EXERCISE AIM: Take the data below and filter it for lines containing the word "febrero"; show each line found.

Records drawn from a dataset
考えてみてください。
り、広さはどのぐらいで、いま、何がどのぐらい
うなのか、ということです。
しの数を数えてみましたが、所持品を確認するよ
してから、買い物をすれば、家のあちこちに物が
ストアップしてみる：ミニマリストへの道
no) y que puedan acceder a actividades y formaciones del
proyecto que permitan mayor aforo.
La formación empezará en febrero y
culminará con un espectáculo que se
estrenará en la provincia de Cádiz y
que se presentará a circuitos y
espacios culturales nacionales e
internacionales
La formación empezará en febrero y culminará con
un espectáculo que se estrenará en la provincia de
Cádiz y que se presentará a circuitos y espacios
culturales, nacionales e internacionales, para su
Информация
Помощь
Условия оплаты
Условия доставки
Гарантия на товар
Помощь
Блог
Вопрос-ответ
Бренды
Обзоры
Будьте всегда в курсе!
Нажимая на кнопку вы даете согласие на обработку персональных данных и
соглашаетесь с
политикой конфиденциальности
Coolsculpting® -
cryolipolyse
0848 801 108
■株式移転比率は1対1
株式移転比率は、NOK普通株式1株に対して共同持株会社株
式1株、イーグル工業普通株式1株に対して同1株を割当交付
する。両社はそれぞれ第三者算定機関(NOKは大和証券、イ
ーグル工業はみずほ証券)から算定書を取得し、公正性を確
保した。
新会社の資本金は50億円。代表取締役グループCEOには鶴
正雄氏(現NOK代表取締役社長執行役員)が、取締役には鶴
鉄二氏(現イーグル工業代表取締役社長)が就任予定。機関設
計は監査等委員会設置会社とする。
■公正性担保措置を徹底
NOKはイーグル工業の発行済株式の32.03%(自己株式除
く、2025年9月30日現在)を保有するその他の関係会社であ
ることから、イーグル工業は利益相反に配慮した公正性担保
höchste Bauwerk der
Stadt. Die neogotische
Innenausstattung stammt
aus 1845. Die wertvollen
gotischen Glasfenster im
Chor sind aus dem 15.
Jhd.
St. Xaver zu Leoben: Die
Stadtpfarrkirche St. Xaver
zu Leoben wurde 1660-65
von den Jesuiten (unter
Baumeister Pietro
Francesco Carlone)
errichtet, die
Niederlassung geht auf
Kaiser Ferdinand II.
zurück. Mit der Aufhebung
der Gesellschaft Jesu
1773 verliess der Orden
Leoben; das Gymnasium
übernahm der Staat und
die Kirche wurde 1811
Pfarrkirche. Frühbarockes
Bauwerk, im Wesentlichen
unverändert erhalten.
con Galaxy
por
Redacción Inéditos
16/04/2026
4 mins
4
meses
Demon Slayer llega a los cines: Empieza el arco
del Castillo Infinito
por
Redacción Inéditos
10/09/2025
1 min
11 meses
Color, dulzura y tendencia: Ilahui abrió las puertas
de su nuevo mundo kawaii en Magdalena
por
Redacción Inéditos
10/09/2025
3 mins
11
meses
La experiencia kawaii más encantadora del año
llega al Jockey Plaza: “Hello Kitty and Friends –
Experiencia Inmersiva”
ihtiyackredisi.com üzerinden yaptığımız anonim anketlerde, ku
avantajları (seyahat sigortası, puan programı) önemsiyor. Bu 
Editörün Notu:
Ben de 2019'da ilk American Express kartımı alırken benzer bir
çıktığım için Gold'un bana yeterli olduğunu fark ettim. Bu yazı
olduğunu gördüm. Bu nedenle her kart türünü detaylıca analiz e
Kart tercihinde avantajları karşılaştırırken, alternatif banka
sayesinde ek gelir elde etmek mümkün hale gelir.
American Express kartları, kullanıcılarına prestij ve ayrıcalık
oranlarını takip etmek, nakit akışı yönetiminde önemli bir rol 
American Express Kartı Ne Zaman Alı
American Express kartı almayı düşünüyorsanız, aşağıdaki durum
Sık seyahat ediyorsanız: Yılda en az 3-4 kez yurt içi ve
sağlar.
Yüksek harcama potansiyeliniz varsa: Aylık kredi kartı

ANSWER SPACE:
La formación empezará en febrero y
La formación empezará en febrero y culminará con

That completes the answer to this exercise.